AI Safety Policies

It’s encouraging to already see some benefits of the Bletchley Summit, even before it’s happened. In Rishi Sunak’s speech on AI, he spoke of how the UK was prepared to lead the way on AI safety, including by being a trusted overseer and partner to tech firms. To that end it’s encouraging to see six of the major AI companies publish their safety policies.

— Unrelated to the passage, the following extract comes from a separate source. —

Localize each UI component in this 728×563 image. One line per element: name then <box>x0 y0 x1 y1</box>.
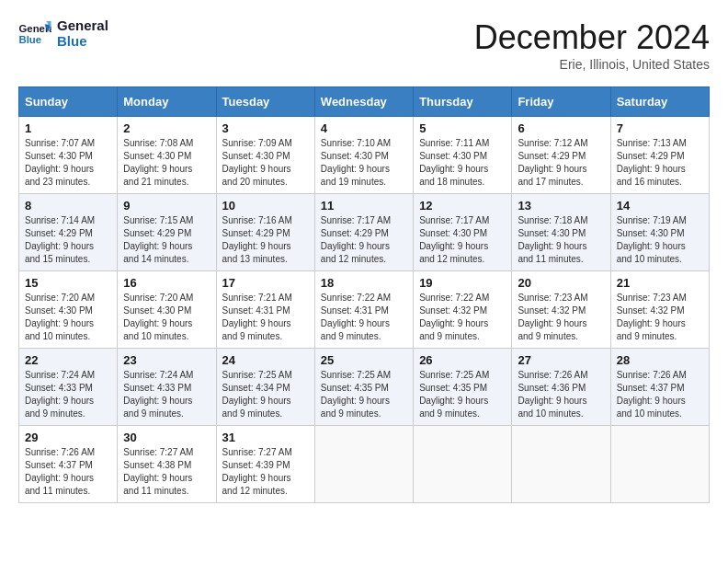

Amazon, Anthropic, Google DeepMind, Meta, Microsoft and OpenAI have all published their safety polices, you can read them here. These were requested ahead of the summit, covering nine areas of AI safety policy, listed below:

  • Responsible Capability Scaling provides a framework for managing risk as organisations scale the capability of frontier AI systems, enabling companies to prepare for potential future, more dangerous AI risks before they occur
  • Model Evaluations and Red Teaming can help assess the risks AI models pose and inform better decisions about training, securing, and deploying them
  • Model Reporting and Information Sharing increases government visibility into frontier AI development and deployment and enables users to make well-informed choices about whether and how to use AI systems
  • Security Controls Including Securing Model Weights are key underpinnings for the safety of an AI system
  • Reporting Structure for Vulnerabilities enables outsiders to identify safety and security issues in an AI system
  • Identifiers of AI-generated Material provide additional information about whether content has been AI generated or modified, helping to prevent the creation and distribution of deceptive AI-generated content
  • Prioritising Research on Risks Posed by AI will help identify and address the emerging risks posed by frontier AI
  • Preventing and Monitoring Model Misuse is important as, once deployed, AI systems can be intentionally misused for harmful outcomes
  • Data Input Controls and Audits can help identify and remove training data likely to increase the dangerous capabilities their frontier AI systems possess, and the risks they pose

Why invite China?

Chinese FlagIn the past, a public intervention by a former UK Prime Minister might be considered big news, but these days it seems to happen most months. This time it was the turn of Liz Truss on the topic of AI. Truss has largely been ridiculed by the UK media; the shortest serving PM, accused of crashing the economy.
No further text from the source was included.